■ **WORK TASK**:
All lines holding the word "nella" are to be copied from the records beneath.

### PROVIDED RECORDS ###

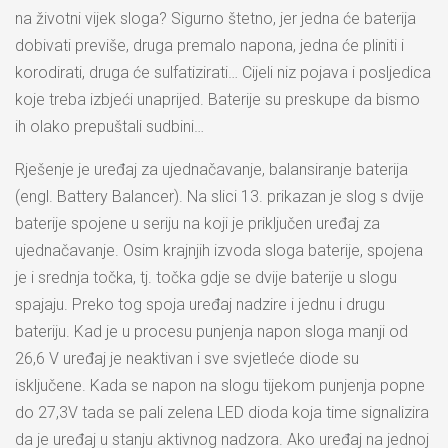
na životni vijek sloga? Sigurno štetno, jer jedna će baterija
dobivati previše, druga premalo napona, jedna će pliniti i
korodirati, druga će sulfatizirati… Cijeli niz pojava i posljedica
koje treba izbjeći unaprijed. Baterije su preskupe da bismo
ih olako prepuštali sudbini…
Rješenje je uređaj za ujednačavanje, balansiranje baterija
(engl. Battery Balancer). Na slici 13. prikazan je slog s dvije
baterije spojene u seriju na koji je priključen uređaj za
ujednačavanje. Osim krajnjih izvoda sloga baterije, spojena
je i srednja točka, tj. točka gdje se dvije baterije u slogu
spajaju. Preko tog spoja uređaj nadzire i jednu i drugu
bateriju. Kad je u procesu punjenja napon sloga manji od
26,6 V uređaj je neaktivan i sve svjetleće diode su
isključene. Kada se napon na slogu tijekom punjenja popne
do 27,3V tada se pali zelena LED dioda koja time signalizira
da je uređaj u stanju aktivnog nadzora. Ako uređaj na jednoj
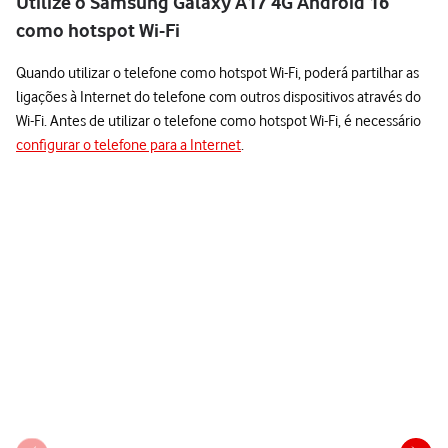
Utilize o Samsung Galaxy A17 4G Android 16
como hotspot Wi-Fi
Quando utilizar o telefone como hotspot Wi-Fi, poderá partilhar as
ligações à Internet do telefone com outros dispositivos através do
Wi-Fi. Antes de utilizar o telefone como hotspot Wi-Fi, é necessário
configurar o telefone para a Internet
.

###
### PROVIDED RECORDS ###

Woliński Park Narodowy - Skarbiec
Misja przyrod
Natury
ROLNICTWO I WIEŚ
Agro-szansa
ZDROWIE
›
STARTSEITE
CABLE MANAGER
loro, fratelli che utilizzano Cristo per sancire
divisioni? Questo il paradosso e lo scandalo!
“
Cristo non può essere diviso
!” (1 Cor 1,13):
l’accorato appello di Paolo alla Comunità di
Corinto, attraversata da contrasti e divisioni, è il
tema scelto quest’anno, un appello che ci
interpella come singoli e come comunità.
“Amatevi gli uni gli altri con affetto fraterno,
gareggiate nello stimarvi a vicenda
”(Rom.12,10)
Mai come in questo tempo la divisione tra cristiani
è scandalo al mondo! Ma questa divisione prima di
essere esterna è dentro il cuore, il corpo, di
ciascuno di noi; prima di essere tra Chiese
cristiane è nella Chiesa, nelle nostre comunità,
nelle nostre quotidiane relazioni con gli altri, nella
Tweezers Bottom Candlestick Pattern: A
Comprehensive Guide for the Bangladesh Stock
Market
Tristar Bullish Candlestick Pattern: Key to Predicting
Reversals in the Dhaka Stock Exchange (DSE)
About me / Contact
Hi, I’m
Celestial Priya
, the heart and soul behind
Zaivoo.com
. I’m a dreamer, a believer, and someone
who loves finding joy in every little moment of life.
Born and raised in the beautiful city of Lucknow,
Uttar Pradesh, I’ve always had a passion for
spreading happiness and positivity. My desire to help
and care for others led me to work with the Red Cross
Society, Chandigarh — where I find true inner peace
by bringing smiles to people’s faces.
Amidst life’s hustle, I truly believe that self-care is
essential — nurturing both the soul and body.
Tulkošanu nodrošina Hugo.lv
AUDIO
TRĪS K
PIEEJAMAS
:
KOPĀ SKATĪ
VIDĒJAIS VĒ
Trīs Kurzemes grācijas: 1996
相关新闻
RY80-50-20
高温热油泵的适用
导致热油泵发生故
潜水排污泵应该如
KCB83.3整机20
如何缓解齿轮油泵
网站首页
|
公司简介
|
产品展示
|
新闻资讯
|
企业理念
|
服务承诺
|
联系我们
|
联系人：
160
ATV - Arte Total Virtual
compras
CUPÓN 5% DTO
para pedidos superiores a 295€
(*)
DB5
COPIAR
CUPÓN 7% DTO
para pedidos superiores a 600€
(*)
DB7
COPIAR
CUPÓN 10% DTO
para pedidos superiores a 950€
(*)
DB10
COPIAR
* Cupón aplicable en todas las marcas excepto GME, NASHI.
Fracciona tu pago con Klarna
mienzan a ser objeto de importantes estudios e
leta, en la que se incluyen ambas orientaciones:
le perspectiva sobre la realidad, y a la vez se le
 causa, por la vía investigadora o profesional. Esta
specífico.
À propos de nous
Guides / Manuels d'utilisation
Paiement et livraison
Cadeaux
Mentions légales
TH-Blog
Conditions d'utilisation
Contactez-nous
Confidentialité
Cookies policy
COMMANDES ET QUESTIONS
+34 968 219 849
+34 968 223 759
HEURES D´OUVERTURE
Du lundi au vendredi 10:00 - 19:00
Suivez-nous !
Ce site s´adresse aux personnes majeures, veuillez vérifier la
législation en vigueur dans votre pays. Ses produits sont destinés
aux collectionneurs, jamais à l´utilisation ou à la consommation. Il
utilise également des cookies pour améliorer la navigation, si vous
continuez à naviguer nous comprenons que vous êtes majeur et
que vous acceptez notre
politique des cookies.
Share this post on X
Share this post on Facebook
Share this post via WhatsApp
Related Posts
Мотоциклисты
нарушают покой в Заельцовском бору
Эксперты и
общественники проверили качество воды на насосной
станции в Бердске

###

■ **ANSWER TO THE EXERCISE**:
cristiane è nella Chiesa, nelle nostre comunità,
nelle nostre quotidiane relazioni con gli altri, nella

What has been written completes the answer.